Crowds watched from outside the door, as he called. They were there through the night, when Beitz took over, and there again the next day, and the next. They were quite silent, but the hope in their faces made Kenniston sick. He felt, as another day and another passed, the mockery of the words he kept repeating.
"Middletown calling!"
Calling to what? To an Earth dying, devoid of human life, to a cold and arid sphere that had done with humanity long ago? Yet he had to keep sending it out, the cry of man lost in the ages and seeking his kind, the cry that he felt there were no ears on Earth to hear.
"Middletown calling-- calling--"
Chapter 9
out of the silence
No answer. W
eeks had gone by, while Kenniston and Beitz called and called, and out of the silence of the dying Earth had come no reply. Every hour they had spoken the words that had become meaningless. And between calls, they had fumbled with the strange receivers that they did not know how to tune. And nothing at all had happened.
Kenniston came to dread the times when he must leave the building and walk through the little crowd of hopeful Middletowners who were always gathered outside.
"No, not yet," he had to say, always trying to look confident. "But maybe soon--"

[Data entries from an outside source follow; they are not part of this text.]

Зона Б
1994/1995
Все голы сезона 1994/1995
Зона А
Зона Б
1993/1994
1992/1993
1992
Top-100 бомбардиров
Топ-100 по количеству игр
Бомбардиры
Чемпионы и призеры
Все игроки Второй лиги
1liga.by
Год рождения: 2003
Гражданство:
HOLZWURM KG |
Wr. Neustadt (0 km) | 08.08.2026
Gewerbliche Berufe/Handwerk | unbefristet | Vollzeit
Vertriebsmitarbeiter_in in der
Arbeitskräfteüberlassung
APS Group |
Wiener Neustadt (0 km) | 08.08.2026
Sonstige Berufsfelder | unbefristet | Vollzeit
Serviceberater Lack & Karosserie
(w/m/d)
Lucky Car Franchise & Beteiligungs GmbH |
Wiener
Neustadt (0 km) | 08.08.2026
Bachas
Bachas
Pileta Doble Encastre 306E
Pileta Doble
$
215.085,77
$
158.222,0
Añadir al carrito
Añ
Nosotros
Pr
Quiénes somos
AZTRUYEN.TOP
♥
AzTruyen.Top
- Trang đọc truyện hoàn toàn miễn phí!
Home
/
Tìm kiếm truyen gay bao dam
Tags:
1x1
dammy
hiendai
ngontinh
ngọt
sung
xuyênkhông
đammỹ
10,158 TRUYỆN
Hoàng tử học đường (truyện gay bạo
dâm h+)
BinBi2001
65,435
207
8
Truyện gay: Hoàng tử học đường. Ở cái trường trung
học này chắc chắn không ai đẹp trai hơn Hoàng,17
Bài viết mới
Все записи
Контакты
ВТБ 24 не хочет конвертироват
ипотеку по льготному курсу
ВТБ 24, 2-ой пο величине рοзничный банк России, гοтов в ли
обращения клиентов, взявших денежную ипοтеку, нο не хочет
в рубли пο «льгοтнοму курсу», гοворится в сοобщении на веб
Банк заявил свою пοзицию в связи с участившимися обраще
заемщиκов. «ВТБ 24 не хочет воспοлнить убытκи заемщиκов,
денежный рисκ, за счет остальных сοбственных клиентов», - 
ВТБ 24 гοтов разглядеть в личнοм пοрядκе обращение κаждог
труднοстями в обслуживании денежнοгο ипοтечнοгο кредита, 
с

"And maybe never," Carol said to him hopelessly, when they were alone. "If anybody had heard, they could have got here from any part of Earth, in these weeks you've been calling."

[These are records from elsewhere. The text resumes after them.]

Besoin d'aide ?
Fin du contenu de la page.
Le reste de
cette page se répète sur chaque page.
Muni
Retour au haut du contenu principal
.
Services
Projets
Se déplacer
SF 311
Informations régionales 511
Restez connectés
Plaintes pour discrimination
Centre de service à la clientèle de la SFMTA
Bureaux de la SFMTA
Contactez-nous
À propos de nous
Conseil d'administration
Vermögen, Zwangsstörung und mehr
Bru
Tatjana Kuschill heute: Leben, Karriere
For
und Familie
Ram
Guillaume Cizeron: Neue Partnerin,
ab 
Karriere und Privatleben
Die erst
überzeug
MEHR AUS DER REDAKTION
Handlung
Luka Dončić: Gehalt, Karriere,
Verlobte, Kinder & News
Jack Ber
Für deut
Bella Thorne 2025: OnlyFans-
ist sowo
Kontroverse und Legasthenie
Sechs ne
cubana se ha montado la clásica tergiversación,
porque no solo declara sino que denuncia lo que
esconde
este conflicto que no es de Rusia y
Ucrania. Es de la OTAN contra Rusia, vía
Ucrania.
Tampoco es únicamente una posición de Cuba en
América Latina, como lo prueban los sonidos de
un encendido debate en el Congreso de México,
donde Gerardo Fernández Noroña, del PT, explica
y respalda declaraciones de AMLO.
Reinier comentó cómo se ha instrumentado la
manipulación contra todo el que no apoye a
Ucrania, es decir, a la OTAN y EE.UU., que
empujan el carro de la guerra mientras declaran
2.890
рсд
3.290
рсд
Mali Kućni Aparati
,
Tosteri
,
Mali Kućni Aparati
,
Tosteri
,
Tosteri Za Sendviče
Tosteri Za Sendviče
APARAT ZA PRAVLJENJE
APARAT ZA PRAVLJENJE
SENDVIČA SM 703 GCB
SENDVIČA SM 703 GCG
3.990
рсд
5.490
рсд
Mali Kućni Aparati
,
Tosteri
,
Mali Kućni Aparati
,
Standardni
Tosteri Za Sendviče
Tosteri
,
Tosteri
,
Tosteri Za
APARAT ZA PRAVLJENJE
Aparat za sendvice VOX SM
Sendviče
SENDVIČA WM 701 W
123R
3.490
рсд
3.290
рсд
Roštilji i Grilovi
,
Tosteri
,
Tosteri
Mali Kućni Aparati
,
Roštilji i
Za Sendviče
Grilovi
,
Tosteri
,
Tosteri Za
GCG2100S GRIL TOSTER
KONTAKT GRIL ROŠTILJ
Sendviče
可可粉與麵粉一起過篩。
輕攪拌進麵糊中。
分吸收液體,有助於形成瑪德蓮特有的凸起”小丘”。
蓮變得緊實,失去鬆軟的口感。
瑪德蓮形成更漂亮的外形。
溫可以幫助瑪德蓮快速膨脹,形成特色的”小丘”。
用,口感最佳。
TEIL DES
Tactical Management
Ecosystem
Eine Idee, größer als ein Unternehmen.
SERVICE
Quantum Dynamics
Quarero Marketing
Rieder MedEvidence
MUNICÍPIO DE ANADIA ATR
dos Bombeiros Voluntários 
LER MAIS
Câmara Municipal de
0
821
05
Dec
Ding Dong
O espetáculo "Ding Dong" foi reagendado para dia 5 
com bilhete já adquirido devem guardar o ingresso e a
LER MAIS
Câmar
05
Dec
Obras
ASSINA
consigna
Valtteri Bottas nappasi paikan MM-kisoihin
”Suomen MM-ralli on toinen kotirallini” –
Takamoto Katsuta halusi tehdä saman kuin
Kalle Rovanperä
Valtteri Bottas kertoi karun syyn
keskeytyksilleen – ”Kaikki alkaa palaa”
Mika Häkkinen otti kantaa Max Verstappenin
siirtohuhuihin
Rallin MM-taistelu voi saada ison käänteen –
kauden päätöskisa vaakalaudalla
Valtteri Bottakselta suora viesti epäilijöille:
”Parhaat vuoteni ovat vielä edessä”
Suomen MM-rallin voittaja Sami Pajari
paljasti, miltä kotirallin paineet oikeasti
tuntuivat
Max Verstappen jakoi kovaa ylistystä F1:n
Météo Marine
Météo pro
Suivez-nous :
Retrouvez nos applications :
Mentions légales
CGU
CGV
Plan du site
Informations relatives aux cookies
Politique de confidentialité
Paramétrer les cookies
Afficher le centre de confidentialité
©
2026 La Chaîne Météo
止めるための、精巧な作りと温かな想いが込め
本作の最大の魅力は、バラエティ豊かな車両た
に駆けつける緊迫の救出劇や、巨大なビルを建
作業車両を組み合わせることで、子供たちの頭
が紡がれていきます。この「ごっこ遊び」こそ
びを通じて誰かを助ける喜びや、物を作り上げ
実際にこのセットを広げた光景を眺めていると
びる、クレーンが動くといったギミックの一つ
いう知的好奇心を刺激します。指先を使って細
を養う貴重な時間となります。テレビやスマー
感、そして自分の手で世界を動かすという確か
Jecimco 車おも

"Perhaps they don't have airplanes," he reminded her.
"If they had complicated radio receivers to hear our call, they'd have planes too, wouldn't they?"
Her logic was unanswerable. For a moment Kenniston was silent. Then, "Please don't say that to anyone else, Carol. All these people-- it's what keeps them going, I think, their hope of finding other people. They wouldn't feel so lost, then." He sighed. "We'll keep calling. It's all we can do. And maybe McLain and Crisci will find someone out there. They should be back soon."
McLain had succeeded in organizing his motor expedition to explore the surrounding country. It had taken weeks of preparation, of marshalling tank-trucks from Middletown to use as gasoline caches at carefully selected points, of laying out tentative routes to follow. Two weeks before, the little caravan of jeeps and half-tracs had started out, and its return was due.
And as it searched the dusty wastes out there, as Kenniston and Beitz again and again voiced the unanswered call, work and life and death had marched forward in New Middletown.
Hubble had helped lay out the schedule of necessary work. The hydroponic tanks had to be got ready. The whole city had to be cleaned of drifted dust. The supplies brought from old Middletown had to be inventoried.